## Task goal:
An exact copy of the lines from the one containing "ASTRONOMÍA PRÁCTICA" to the end of the records below is required, and nothing else.

## Source data:
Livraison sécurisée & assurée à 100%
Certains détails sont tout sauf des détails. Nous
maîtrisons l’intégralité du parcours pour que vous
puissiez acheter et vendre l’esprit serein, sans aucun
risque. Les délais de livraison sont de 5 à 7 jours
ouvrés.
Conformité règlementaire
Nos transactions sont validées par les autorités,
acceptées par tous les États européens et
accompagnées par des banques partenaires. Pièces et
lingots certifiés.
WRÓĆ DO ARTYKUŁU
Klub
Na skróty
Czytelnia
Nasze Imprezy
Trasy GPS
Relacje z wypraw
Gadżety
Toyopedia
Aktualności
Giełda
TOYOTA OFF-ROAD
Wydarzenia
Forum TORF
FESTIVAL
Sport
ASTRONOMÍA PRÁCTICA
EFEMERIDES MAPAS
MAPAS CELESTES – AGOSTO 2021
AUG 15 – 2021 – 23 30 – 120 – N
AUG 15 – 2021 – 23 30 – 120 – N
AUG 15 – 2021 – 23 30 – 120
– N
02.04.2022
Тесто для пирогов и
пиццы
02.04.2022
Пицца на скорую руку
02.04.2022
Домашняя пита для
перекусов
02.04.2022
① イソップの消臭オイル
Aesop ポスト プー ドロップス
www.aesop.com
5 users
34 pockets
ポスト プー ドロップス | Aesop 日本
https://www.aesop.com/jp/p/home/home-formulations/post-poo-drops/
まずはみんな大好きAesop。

## Your response:
ASTRONOMÍA PRÁCTICA
EFEMERIDES MAPAS
MAPAS CELESTES – AGOSTO 2021
AUG 15 – 2021 – 23 30 – 120 – N
AUG 15 – 2021 – 23 30 – 120 – N
AUG 15 – 2021 – 23 30 – 120
– N
02.04.2022
Тесто для пирогов и
пиццы
02.04.2022
Пицца на скорую руку
02.04.2022
Домашняя пита для
перекусов
02.04.2022
① イソップの消臭オイル
Aesop ポスト プー ドロップス
www.aesop.com
5 users
34 pockets
ポスト プー ドロップス | Aesop 日本
https://www.aesop.com/jp/p/home/home-formulations/post-poo-drops/
まずはみんな大好きAesop。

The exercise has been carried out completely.